Karunashraya - Hospice
Sept 18th, 2011.
'All labor that uplifts humanity has dignity and importance and should be undertaken with painstaking excellence.'
The hospice for patients with cancer in it's advanced stages struck a very personal chord with me.
Having seen what cancer can do with a person and his/her family, the work that Karunashraya made me pause and ponder. Pain is an incredible thing. Something that you need to experience to know how much it pains, cancer is a painful death sentence.
Having seen my dad and his sisters loose their battles of cancer was painful. Scary even.
At Karunashreya, I saw death. Apparently the mortality rate at the hospice is as high as two deaths a day.

The history of the NGO is inspiring. Having gone through a corrupt bureaucracy, the NGO does manage to strike a delicate balance between altruism and sound policies.
We got to learn how the hospice functioned. What I noticed was how almost everything in the hospice was designed and done in such a way that death looses it's sting. 
Each of the 'guest' is allowed to wear their own clothes provided it is comfortable and easy to wear/remove, every guest is allowed to walk freely around the facility, every guest is given their choice of meal three times a day. And when the time comes that the guest has to 'depart', he/she is given a dignified way through doors that open directly into the veranda and wheeled to the 'Prayer room' where the relatives can accept the mortal remains.
All this is done so to make sure that none of the inmates see the bodies going out, even though all of them are quite sure that their turn to leave is not too far away.

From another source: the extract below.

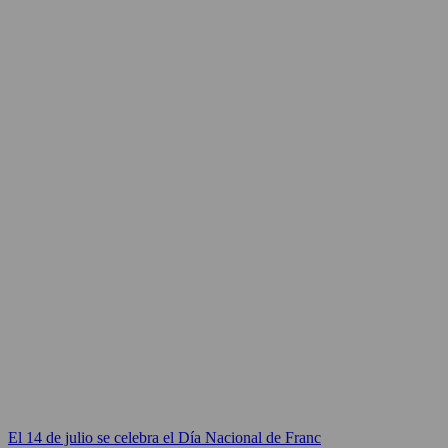
El 14 de julio se celebra el Día Nacional de Franc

Our project was to provide succor to the staff and nurses and relief even if it was just a day, from the gory reality of death around them.
Ranging from ages 18 to 25, you'd hardly notice anything different about the staff here and any other hospital. Dig deeper and you'll find that they all have a passion for selflessness. Polite yet steely resolved, working with terminally ill people require nerves of steel.
Would I want to work with Karunashraya again? Definitely Yes.

Sept 21st, 2011.
"For me, inclusion is about a community where everyone is recognized for their differences and everyone is recognized as belonging – not only in our schools, but in our communities."
As part of my third project, we had to plan and execute a gathering of 25 different NGOs that work for differently abled individuals. 
The first picture that comes to our minds when we talk about social service are images of individuals who are anemic, unintelligible and unscrupulous.
Having met 25 different NGOs involved in healthcare, employment and among specially abled individuals, my perception has improved. 
With over 2000 registered NGOs in the city of Bangalore alone, it is anybody's guess on why we need to pool in our collective resources. The need is certainly there. Being 'challenged' (or the more politically incorrect term 'disabled') does no longer mean that you should be begging for your living. With the wealth of resources that many of these NGOs have, getting a good job/living a respectable life is only a matter of connecting to the right organization.


With the NGOs promising to network and connect in a better way in the future, I believe we were able to hit all the right notes with our project.